Night (1947-2015)

On view beginning September 22, 2012

Sometime in the mid-1960’s, a rail-thin white plaster sculpture called Night (1947), by Alberto Giacometti, walked away from the Glass House and never came back.

One of very few artworks ever displayed in the Glass House, Night’s rawboned figure was granted pride of place atop the Mies van der Rohe glass coffee table. Over time, the sculpture began to shed its outer layer and was eventually sent to the artist’s studio for repairs. But Giacometti died before the work was restored and the sculpture never returned. Neither repaired nor replaced, its absence still lingers; a Modern ghost.

In place of a traditional artist-in-residence program, Night (1947–2015) is instead a sculpture-in-residence program; an unfolding sculptural exhibition held in the same spot where Giacometti’s Night once stood. A series of contemporary artists will contribute works that contend with the legacy of Giacometti’s sculpture and Johnson’s architectural opus. On display for three to six months at a time, the sculptures in Night (1947–2015) will “disappear” after their run, making room for new work and new absences.

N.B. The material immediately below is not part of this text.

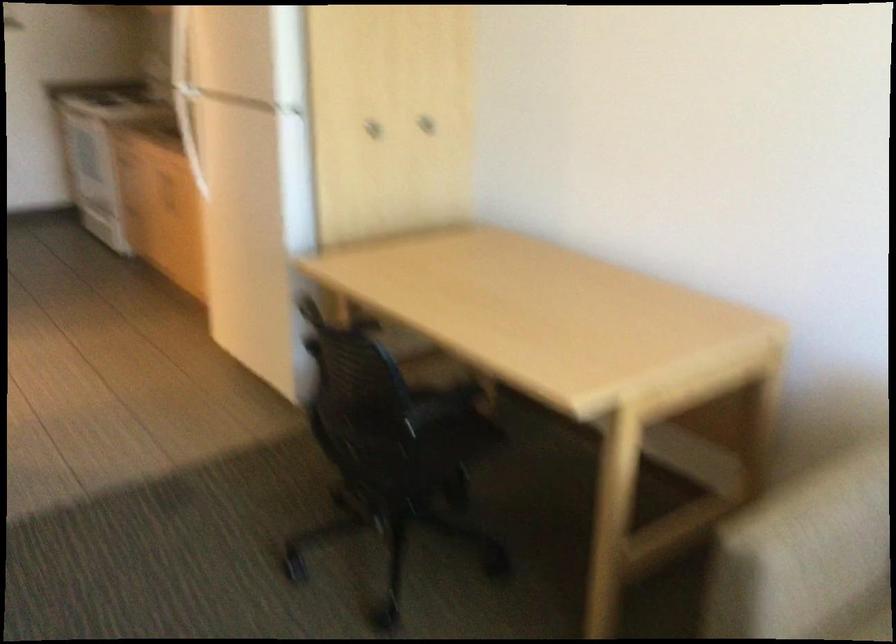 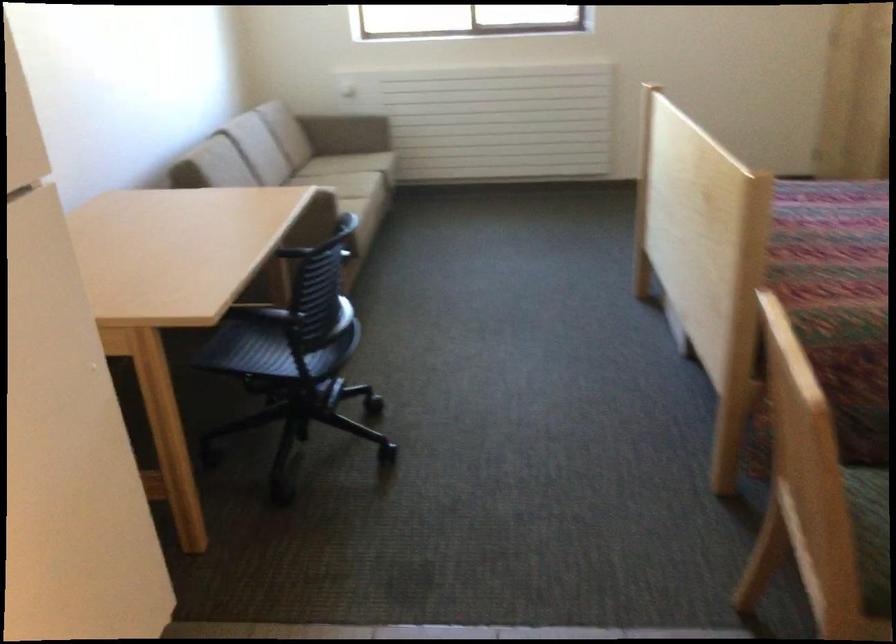 Where in the second image is the point corresponding to (x=731, y=562) from the first image?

Although world-class painting and sculpture populate Johnson’s property, Night (1947–2015) is the first formal art exhibition to be held on-site. The slowly unfolding exhibition places Johnson’s collection in dialogue with contemporary sculptural practice while positioning the architecture itself – long a site of critical discourse – as both backdrop and collaborator.

Night (1947–2015) is primarily comprised of never-before-seen works by a number of mid-career and established artists. Special attention will be paid to artists who grapple with themes raised by Giacometti’s vanished Night -- themes that largely work in contrast to those of Johnson’s transparent temple. Works will explore unreliability, looping, curving, transparency, reflectivity, and doubt. Additionally, works will have a significant relationship to architecture and design.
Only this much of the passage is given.